_Exercise_
Whenever a line in the data below includes the string "return", copy it out.

Stored data entries:
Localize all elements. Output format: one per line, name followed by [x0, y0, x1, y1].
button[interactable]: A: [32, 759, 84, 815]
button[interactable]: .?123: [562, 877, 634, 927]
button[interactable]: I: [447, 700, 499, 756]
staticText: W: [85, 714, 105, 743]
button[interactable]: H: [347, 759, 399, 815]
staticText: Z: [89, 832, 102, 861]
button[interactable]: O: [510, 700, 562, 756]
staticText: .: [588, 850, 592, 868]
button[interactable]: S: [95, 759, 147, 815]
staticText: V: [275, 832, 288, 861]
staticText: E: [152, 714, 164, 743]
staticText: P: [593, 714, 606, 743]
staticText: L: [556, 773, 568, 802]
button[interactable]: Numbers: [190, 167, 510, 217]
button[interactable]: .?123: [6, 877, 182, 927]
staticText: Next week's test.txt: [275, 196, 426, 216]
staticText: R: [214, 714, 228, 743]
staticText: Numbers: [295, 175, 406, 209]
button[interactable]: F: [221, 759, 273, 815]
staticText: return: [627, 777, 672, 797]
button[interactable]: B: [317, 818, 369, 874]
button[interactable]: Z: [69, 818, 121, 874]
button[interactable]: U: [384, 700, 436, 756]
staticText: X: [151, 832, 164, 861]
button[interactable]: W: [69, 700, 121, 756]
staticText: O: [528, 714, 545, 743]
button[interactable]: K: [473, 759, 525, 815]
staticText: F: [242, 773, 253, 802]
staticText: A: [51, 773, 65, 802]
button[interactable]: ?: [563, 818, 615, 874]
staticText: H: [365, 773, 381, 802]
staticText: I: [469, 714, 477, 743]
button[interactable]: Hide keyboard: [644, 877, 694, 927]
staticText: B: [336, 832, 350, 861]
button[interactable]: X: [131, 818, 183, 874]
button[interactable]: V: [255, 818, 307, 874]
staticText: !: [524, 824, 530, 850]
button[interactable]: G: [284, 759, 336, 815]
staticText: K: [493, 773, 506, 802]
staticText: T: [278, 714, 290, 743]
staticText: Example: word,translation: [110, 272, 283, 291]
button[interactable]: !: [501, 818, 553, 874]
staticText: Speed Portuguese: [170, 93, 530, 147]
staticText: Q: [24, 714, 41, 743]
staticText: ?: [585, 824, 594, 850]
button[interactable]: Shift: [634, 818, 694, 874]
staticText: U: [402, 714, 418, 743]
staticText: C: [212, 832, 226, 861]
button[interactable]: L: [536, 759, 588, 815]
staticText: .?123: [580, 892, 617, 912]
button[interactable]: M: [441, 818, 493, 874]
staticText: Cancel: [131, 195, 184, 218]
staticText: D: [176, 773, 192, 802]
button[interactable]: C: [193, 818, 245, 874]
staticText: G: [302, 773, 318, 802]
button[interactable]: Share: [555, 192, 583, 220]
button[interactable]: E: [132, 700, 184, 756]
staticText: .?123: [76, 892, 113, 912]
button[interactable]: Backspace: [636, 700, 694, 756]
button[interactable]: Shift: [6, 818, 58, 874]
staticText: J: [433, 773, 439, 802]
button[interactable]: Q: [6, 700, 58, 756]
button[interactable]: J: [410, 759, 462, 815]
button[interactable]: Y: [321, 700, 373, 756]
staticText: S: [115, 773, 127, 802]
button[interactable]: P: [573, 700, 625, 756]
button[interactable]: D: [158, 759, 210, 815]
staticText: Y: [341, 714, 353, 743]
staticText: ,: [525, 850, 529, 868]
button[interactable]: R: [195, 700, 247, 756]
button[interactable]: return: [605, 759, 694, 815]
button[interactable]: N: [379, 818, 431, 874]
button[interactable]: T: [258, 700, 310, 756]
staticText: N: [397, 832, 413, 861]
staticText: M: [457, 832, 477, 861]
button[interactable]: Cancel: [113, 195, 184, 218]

_Answer to this exercise_
staticText: return: [627, 777, 672, 797]
button[interactable]: return: [605, 759, 694, 815]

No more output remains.